Unser Selbstversuch hat gezeigt, dass jede gewillte, nicht straffällige Person in der Schweiz an eine Waffe kommen kann. Dabei seien die Möglichkeiten, die der Schwarzmarkt bietet, mal aussen vor gelassen. Dass es in der Schweiz trotzdem nicht zu- und hergeht wie im Wilden Westen, liegt daher nicht an einer eingeschränkten Erhältlichkeit von Waffen, sondern an anderen Faktoren. Ein hoher Lebensstandard, soziale Sicherheit sowie die professionelle Betreuung von psychisch labilen Patienten sind wohl nur einige Gründe dafür, dass wir nur äusserst selten Amokläufe erleben müssen, die in den USA schon fast an der Tagesordnung sind. Dass wir dabei aber eines der liberalsten Waffengesetze weltweit haben, dürfte den wenigsten bewusst sein.


1 Comment

  • Louis M.

    Ich bin Weder Links no bin ich Rechts, Schwarz no Weiss!
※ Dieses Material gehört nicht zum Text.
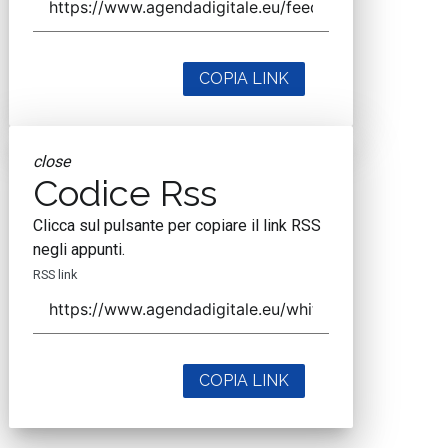
COPIA LINK
close
Codice Rss
Clicca sul pulsante per copiare il link RSS
negli appunti.
RSS link
COPIA LINK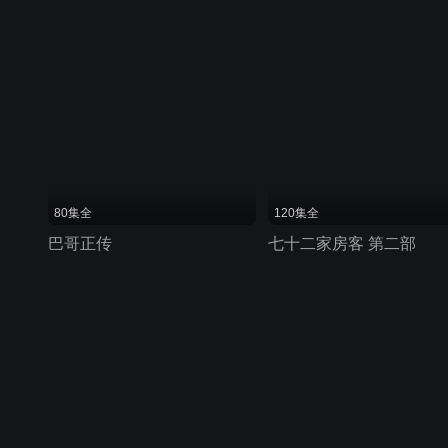
80集全
120集全
巴哥正传
七十二家房客 第二部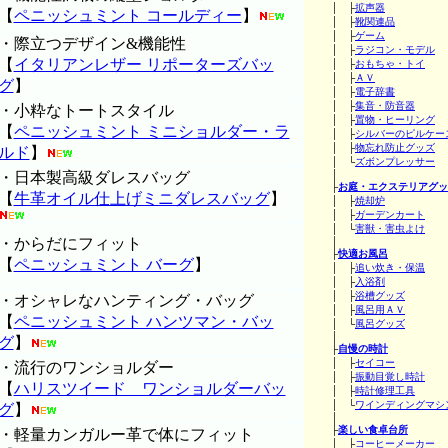
│ ├
拡声器
【
ペニッシュミント コールディー
】
│ ├
靴関連品
│ ├
ゲーム
・際立つデザイン&機能性
│ ├
ラジコン・モデル
【
イタリアンレザー リポーターズバッ
│ ├
おもちゃ・トイ
│ ├
ＡＶ
グ
】
│ ├
電子辞書
│ ├
集音・防音器
・小粋なトートスタイル
│ ├
置物・ヒーリング
【
ペニッシュミント ミニショルダー・ラ
│ ├
シルバーのピルケー
│ ├
物忘れ防止グッズ
ルド
】
│ └
ズボンプレッサー
・日本製高級ダレスバッグ
│
├
お庭・エクステリアグッ
【
牛革オイル仕上げミニダレスバッグ
】
│ ├
焼却炉
│ ├
ガーデンカート
│ └
害獣・害虫よけ
・からだにフィット
│
├
快適お風呂
【
ペニッシュミント バーグ
】
│ ├
追い炊き・保温
│ ├
入浴剤
│ ├
浴槽グッズ
・オシャレなハンティング・バッグ
│ ├
風呂用ＡＶ
【
ペニッシュミント ハンツマン・バッ
│ └
風呂グッズ
│
グ
】
├
自慢の時計
│ ├
セイコー
・流行のワンショルダー
│ ├
振動目覚し時計
【
ハリスツイード ワンショルダーバッ
│ ├
時計修理工具
│ └
ワインディングマシ
グ
】
│
├
楽しい食卓台所
・軽量カンガルー革で体にフィット
│ ├
コーヒーメーカー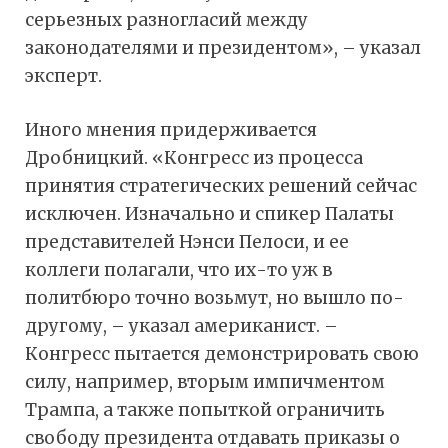
серьезных разногласий между
законодателями и президентом», – указал
эксперт.
Иного мнения придерживается
Дробницкий. «Конгресс из процесса
принятия стратегических решений сейчас
исключен. Изначально и спикер Палаты
представителей Нэнси Пелоси, и ее
коллеги полагали, что их-то уж в
политбюро точно возьмут, но вышло по-
другому, – указал американист. –
Конгресс пытается демонстрировать свою
силу, например, вторым импичментом
Трампа, а также попыткой ограничить
свободу президента отдавать приказы о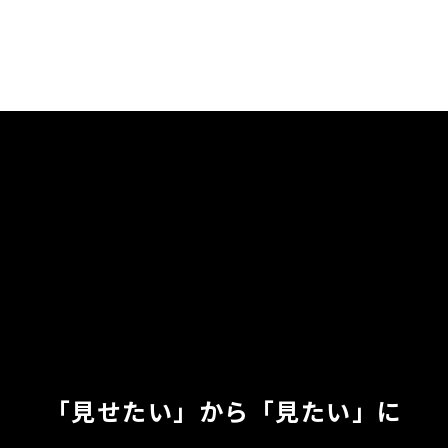
「見せたい」から「見たい」に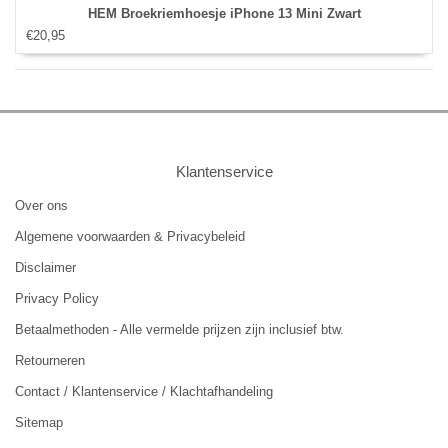
HEM Broekriemhoesje iPhone 13 Mini Zwart
€20,95
Klantenservice
Over ons
Algemene voorwaarden & Privacybeleid
Disclaimer
Privacy Policy
Betaalmethoden - Alle vermelde prijzen zijn inclusief btw.
Retourneren
Contact / Klantenservice / Klachtafhandeling
Sitemap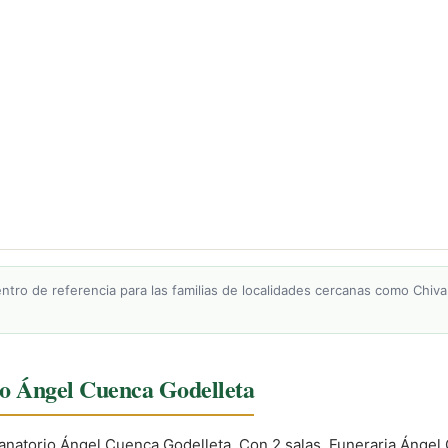
entro de referencia para las familias de localidades cercanas como Chiva
rio Ángel Cuenca Godelleta
anatorio Ángel Cuenca Godelleta. Con 2 salas, Funeraria Ángel 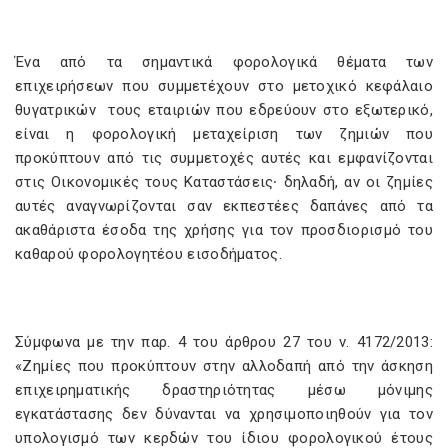
Ένα από τα σημαντικά φορολογικά θέματα των
επιχειρήσεων που συμμετέχουν στο μετοχικό κεφάλαιο
θυγατρικών τους εταιριών που εδρεύουν στο εξωτερικό,
είναι η φορολογική μεταχείριση των ζημιών που
προκύπτουν από τις συμμετοχές αυτές και εμφανίζονται
στις Οικονομικές τους Καταστάσεις∙ δηλαδή, αν οι ζημίες
αυτές αναγνωρίζονται σαν εκπεστέες δαπάνες από τα
ακαθάριστα έσοδα της χρήσης για τον προσδιορισμό του
καθαρού φορολογητέου εισοδήματος.
Σύμφωνα με την παρ. 4 του άρθρου 27 του ν. 4172/2013:
«Ζημίες που προκύπτουν στην αλλοδαπή από την άσκηση
επιχειρηματικής δραστηριότητας μέσω μόνιμης
εγκατάστασης δεν δύνανται να χρησιμοποιηθούν για τον
υπολογισμό των κερδών του ίδιου φορολογικού έτους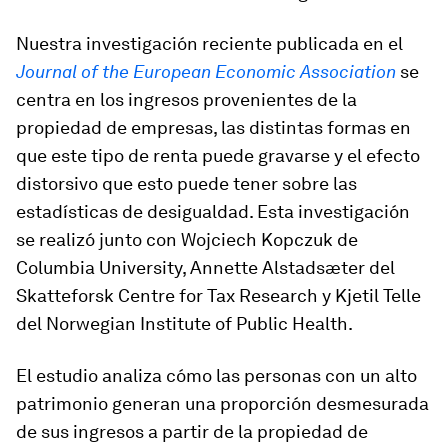
Nuestra investigación reciente publicada en el
Journal of the European Economic Association
se
centra en los ingresos provenientes de la
propiedad de empresas, las distintas formas en
que este tipo de renta puede gravarse y el efecto
distorsivo que esto puede tener sobre las
estadísticas de desigualdad. Esta investigación
se realizó junto con Wojciech Kopczuk de
Columbia University, Annette Alstadsæter del
Skatteforsk Centre for Tax Research y Kjetil Telle
del Norwegian Institute of Public Health.
El estudio analiza cómo las personas con un alto
patrimonio generan una proporción desmesurada
de sus ingresos a partir de la propiedad de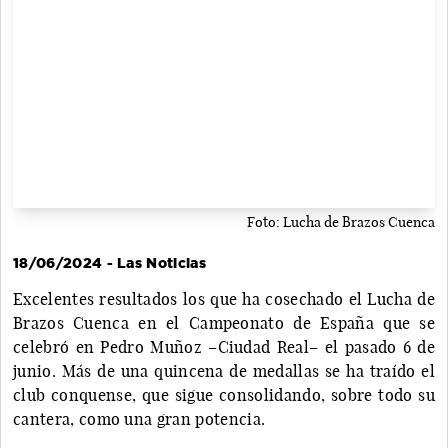
Foto: Lucha de Brazos Cuenca
18/06/2024 - Las Noticias
Excelentes resultados los que ha cosechado el Lucha de
Brazos Cuenca en el Campeonato de España que se
celebró en Pedro Muñoz –Ciudad Real– el pasado 6 de
junio. Más de una quincena de medallas se ha traído el
club conquense, que sigue consolidando, sobre todo su
cantera, como una gran potencia.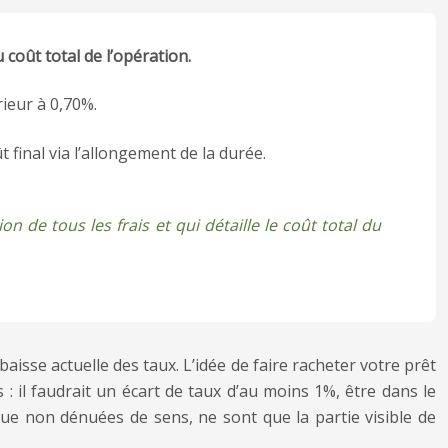
 coût total de l’opération.
rieur à 0,70%.
final via l’allongement de la durée.
 de tous les frais et qui détaille le coût total du
isse actuelle des taux. L’idée de faire racheter votre prêt
: il faudrait un écart de taux d’au moins 1%, être dans le
ue non dénuées de sens, ne sont que la partie visible de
Ich wäre froh wen mir kei Waffen me müssten ha.
    Ich find das Gesetz schon ein bisschen hart, vor allem fürs Militär. Wenn man uns nach der RS, nicht für waffentragfähig hält. Heisst das nichts anderes als das die Armee zuwenig Ausbildung anbietet. Oder wir mit Amerikaner verglichen werden und alles amoklaufende Psychos wären. Ich find das ein schweizer Ur-Recht, sich angemessen verteidigen zu dürfen, wenn man seine Pflichten erfüllt.
    Und wer jetzt sagt wir leben in einer friedlichen und gerechten Welt. Dann schaut euch mal genau um in Europa und drumherum. Alle sind am aufrüsten und am rumpöbeln, ist nur eine Frage der Zeit bis es richtig knallt!
    Ja leider werden mir Waffen nicht los, solange nicht alle auf der Welt den Handel und Produktion mit Waffen stoppen. Und zwar ALLE ohne Ausnahme.